### TASK TO COMPLETE
Instruction for the entries below: return the part that opens with the line containing "How Often Should NYC Landlords Inspect Fire" and closes with the line containing "Readiness Subcommittee", exactly, and no pictures.

============================================================

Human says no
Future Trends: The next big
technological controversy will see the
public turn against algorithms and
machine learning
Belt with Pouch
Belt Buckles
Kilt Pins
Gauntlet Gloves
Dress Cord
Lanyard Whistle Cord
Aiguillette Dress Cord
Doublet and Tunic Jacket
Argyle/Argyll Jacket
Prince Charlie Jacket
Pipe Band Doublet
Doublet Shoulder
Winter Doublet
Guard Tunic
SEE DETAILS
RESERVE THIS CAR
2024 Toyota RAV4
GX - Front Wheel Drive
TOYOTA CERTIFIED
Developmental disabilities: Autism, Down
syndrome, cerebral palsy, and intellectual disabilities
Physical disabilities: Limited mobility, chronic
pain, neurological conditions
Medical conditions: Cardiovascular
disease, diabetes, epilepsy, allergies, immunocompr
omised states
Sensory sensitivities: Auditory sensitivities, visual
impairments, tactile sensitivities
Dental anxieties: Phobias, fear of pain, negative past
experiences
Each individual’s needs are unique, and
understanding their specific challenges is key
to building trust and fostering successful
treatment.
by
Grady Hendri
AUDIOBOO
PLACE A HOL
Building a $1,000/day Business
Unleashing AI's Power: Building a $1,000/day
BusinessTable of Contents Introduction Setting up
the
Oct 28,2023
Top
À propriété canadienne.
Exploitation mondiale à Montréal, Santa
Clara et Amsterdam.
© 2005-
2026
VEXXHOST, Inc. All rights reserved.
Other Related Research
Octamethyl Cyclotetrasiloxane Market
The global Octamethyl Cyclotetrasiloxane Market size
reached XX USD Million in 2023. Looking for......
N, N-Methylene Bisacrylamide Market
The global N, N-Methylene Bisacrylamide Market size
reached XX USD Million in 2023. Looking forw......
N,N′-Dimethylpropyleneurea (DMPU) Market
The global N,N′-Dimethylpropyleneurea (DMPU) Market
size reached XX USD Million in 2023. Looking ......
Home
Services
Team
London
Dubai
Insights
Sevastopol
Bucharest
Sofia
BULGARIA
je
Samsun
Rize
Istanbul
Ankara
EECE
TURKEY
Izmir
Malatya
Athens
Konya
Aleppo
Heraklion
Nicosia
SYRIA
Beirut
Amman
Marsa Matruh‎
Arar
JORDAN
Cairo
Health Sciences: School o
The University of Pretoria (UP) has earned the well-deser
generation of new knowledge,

============================================================

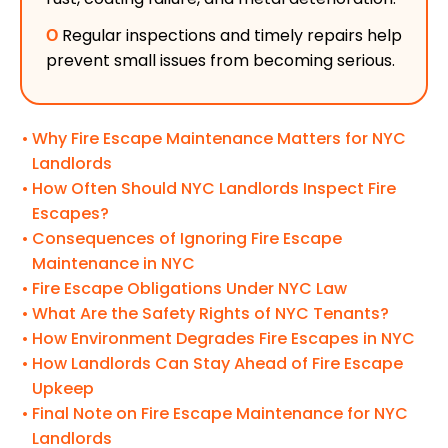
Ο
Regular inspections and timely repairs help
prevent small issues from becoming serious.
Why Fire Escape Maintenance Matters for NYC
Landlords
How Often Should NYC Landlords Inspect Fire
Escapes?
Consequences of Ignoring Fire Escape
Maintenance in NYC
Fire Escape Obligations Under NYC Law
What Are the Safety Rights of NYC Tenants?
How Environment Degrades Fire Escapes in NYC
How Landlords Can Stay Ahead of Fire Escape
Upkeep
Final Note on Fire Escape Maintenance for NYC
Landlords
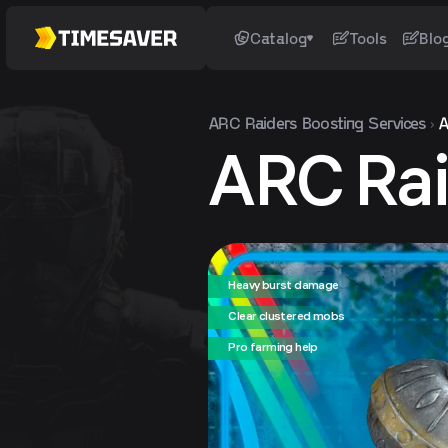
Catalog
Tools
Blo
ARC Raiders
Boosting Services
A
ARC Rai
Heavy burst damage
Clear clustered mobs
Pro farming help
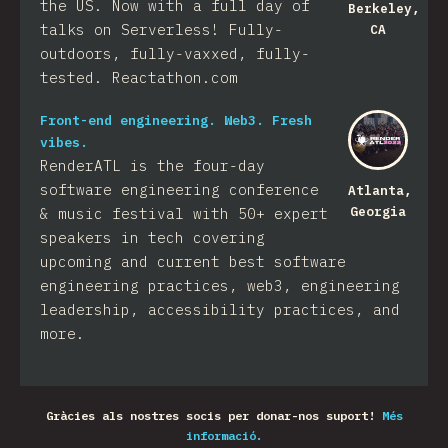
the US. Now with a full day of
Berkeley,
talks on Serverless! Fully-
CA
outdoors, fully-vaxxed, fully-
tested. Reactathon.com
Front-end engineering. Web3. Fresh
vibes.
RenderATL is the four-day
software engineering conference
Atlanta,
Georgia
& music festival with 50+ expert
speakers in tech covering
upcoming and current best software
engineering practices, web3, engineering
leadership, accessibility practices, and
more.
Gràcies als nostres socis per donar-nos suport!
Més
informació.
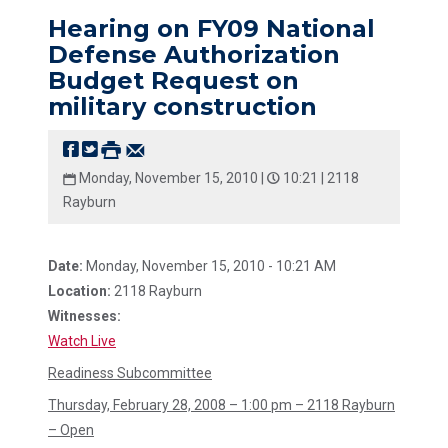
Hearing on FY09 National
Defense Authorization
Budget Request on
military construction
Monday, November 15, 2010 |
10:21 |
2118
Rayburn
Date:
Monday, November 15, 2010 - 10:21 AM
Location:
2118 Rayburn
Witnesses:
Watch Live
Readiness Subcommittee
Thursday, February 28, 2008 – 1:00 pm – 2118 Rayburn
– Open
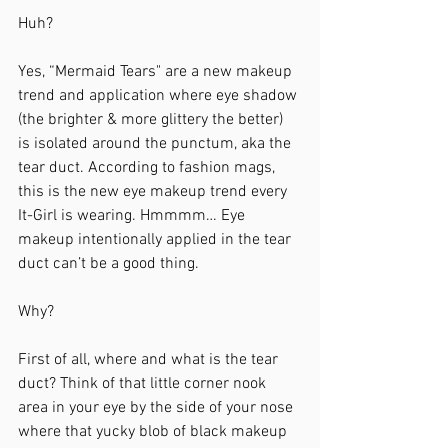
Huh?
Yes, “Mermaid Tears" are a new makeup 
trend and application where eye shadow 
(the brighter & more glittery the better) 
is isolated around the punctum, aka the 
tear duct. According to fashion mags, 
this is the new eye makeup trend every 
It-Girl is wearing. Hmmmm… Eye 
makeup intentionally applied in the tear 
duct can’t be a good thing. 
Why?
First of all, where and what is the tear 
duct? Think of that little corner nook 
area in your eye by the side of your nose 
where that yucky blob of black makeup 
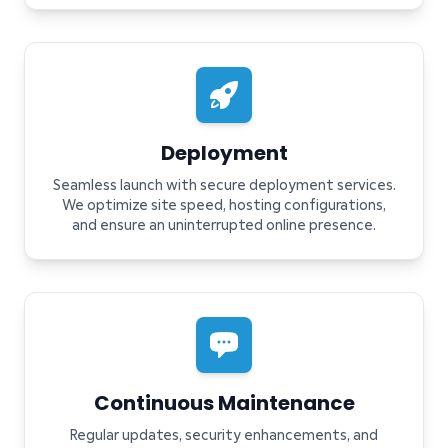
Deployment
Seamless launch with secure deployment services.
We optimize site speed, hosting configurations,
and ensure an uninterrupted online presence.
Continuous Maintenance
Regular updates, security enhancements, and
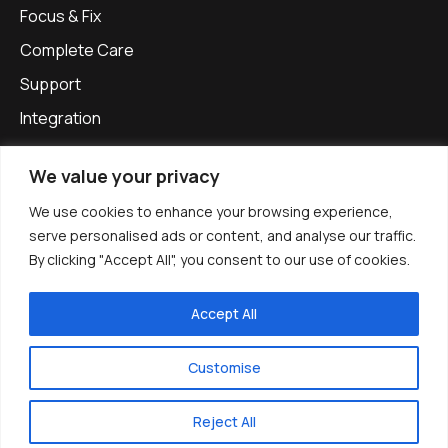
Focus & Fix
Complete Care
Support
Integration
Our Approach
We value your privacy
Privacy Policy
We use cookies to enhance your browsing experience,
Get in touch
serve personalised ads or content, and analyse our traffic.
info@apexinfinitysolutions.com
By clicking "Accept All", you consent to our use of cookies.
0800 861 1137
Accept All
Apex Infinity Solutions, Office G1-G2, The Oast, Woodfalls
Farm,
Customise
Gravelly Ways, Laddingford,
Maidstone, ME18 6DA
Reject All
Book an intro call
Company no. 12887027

============================================================

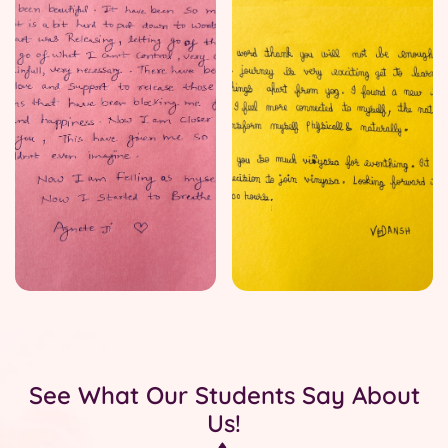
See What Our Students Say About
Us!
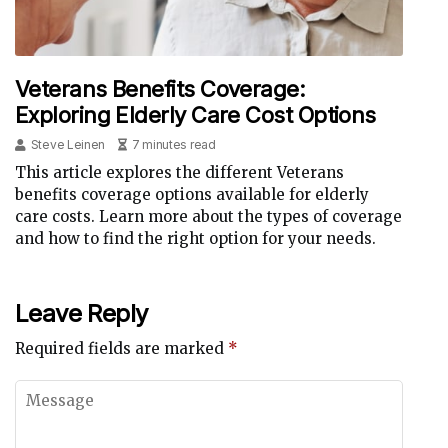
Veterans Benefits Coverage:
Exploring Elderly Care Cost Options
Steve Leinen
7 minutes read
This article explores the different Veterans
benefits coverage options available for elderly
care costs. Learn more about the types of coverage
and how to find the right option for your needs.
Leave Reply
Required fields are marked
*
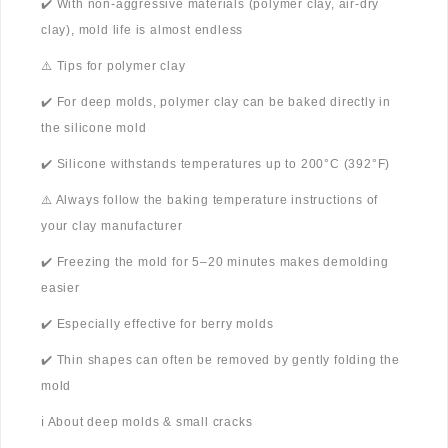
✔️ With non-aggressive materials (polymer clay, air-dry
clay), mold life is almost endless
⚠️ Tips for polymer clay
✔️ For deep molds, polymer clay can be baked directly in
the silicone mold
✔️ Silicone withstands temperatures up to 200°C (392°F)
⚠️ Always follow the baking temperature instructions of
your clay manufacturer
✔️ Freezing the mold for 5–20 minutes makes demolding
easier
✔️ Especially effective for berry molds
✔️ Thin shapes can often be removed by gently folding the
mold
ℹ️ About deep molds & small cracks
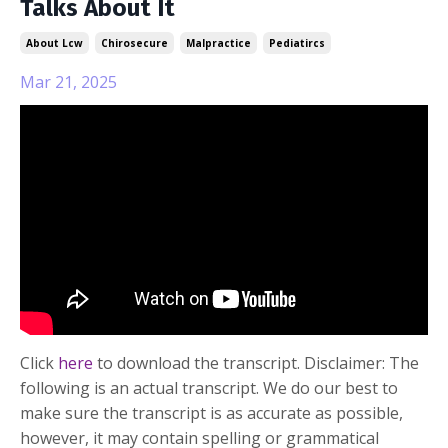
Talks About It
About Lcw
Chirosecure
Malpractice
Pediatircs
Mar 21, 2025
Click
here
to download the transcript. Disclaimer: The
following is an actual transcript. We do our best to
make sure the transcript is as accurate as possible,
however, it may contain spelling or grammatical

============================================================

### SOLUTION TO THE EXERCISE
How Often Should NYC Landlords Inspect Fire
Escapes?
Consequences of Ignoring Fire Escape
Maintenance in NYC
Fire Escape Obligations Under NYC Law
What Are the Safety Rights of NYC Tenants?
How Environment Degrades Fire Escapes in NYC
How Landlords Can Stay Ahead of Fire Escape
Upkeep
Final Note on Fire Escape Maintenance for NYC
Landlords
Catalog
Tools
Blo
ARC Raiders
Boosting Services
A
ARC Rai
Heavy burst damage
Clear clustered mobs
Pro farming help
the US. Now with a full day of
Berkeley,
talks on Serverless! Fully-
CA
outdoors, fully-vaxxed, fully-
tested. Reactathon.com
Front-end engineering. Web3. Fresh
vibes.
RenderATL is the four-day
software engineering conference
Atlanta,
Georgia
& music festival with 50+ expert
speakers in tech covering
upcoming and current best software
engineering practices, web3, engineering
leadership, accessibility practices, and
more.
Gràcies als nostres socis per donar-nos suport!
Més
informació.
Hearing on FY09 National
Defense Authorization
Budget Request on
military construction
Monday, November 15, 2010 |
10:21 |
2118
Rayburn
Date:
Monday, November 15, 2010 - 10:21 AM
Location:
2118 Rayburn
Witnesses:
Watch Live
Readiness Subcommittee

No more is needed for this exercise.